*Collected data*
* * * * *
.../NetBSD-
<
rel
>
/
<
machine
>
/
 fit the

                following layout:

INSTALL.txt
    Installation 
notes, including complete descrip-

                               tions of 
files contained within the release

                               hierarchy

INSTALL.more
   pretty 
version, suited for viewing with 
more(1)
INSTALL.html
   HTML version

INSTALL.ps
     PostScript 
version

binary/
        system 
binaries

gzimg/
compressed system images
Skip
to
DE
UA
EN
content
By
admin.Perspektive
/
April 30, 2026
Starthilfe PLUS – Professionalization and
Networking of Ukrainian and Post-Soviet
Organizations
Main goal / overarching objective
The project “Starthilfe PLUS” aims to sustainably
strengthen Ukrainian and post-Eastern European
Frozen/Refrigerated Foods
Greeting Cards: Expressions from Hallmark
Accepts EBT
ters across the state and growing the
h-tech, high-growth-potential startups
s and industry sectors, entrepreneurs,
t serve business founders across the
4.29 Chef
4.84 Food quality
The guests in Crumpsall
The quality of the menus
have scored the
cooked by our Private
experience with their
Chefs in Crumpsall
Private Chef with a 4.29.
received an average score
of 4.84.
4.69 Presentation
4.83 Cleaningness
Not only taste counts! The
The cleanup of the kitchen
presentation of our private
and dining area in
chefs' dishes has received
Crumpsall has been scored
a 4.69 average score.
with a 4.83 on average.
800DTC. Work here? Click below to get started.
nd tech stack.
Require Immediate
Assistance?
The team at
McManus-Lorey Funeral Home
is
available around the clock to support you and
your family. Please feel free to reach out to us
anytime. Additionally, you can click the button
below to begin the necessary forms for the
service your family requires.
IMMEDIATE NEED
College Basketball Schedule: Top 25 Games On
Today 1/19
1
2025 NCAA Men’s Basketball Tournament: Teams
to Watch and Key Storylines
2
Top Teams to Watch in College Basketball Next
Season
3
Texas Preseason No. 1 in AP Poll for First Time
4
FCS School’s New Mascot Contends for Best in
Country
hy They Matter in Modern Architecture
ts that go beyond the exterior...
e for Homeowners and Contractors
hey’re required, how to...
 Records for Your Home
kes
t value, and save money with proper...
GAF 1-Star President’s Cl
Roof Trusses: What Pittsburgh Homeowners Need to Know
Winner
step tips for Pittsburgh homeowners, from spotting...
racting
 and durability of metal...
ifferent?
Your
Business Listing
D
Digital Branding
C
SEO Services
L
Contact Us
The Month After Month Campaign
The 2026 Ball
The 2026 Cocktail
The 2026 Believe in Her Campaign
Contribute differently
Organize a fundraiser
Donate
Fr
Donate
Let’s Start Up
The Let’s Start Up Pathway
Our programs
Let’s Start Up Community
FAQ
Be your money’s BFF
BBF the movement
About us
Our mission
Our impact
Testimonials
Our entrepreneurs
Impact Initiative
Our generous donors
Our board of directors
* * * * *
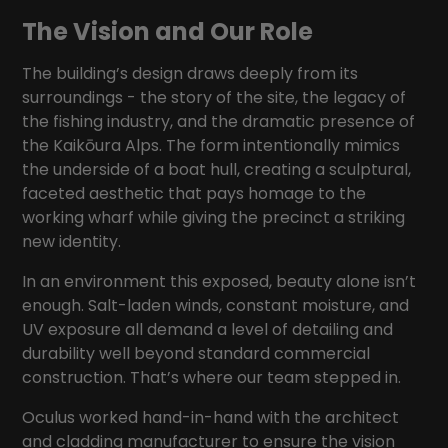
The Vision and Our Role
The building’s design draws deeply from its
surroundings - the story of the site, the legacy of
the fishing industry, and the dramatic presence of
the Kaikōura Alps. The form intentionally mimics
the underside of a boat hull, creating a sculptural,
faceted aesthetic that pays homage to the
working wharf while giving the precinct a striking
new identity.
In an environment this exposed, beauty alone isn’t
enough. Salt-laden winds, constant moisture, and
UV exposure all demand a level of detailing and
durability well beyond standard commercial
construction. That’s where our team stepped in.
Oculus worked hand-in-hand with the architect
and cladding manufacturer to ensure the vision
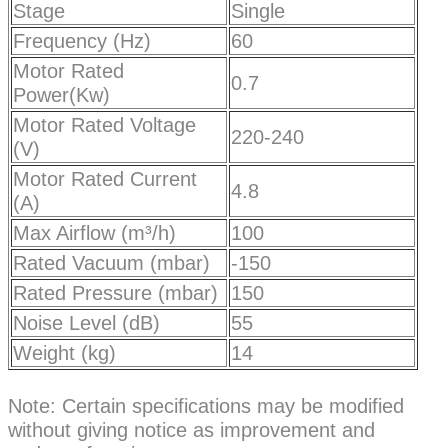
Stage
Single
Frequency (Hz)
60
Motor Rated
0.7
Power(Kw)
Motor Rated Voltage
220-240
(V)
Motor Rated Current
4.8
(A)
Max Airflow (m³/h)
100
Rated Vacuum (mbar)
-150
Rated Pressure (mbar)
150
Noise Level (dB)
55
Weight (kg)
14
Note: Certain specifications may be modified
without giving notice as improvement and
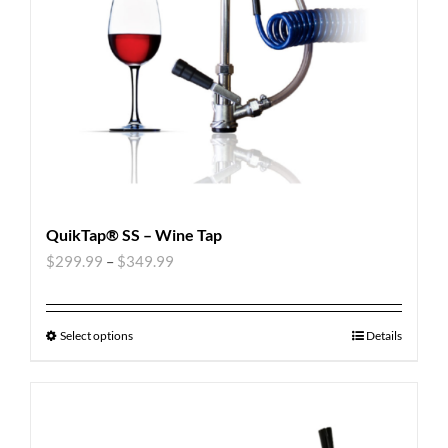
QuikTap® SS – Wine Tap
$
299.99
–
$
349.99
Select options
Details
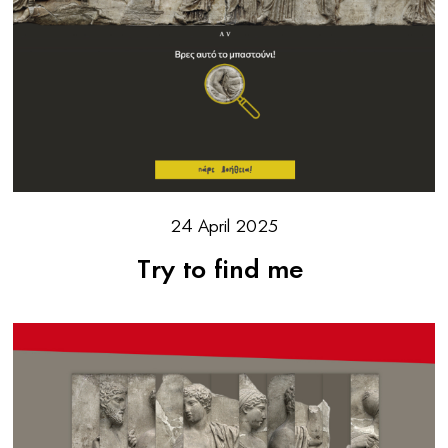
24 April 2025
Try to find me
* * * * *
Out of the entries above, write out only the lines between the line holding "INSTALL.txt" and the line holding "Networking of Ukrainian and Post-Soviet", inclusive, each exactly as given.

INSTALL.txt
    Installation 
notes, including complete descrip-

                               tions of 
files contained within the release

                               hierarchy

INSTALL.more
   pretty 
version, suited for viewing with 
more(1)
INSTALL.html
   HTML version

INSTALL.ps
     PostScript 
version

binary/
        system 
binaries

gzimg/
compressed system images
Skip
to
DE
UA
EN
content
By
admin.Perspektive
/
April 30, 2026
Starthilfe PLUS – Professionalization and
Networking of Ukrainian and Post-Soviet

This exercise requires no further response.